LG Berlin - 31.05.2007 - AZ: 27 O 98/07

KG Berlin - 28.04.2008 - AZ: 10 U 183/07

BGH - 13.04.2010 - AZ: VI ZR 125/08

Rechtsgrundlage:

Art. 103 Abs. 1 GG

Redaktioneller Leitsatz:

Art. 103 Abs. 1 GG verpflichtet die Gerichte nicht, jedes Vorbringen der Beteiligten in den Gründen der Entscheidung ausdrücklich zu bescheiden.
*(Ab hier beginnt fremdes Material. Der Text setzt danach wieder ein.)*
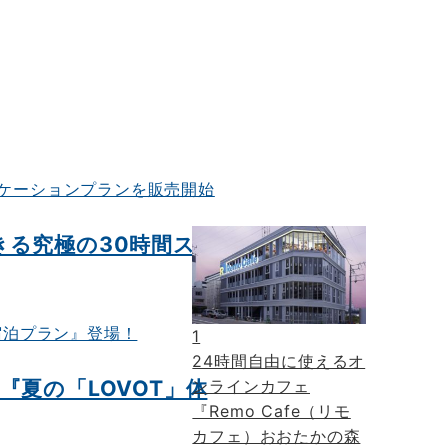
る究極の30時間ス
1
24時間自由に使えるオ
夏の「LOVOT」体
ンラインカフェ
『Remo Cafe（リモ
カフェ）おおたかの森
Der VI. Zivilsenat des Bundesgerichtshofs hat
am 7. Juni 2010
durch
die Richter Zoll, Wellner, Pauge, Stöhr und
die Richterin von Pentz
beschlossen:

Tenor:

Die Anhörungsrüge vom 28. Mai 2010 gegen das Senatsurteil vom 13. April 2010 wird auf Kosten der Klägerin zurückgewiesen.